**Activity:**
Search the material for the word "рунах" and copy each line that holds it.

**Record extracts:**
# # #
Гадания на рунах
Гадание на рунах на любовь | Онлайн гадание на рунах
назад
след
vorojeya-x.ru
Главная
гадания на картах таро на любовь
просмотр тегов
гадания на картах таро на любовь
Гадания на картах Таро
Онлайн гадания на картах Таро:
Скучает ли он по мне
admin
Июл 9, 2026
# # #
**Solution:**
Гадания на рунах
Гадание на рунах на любовь | Онлайн гадание на рунах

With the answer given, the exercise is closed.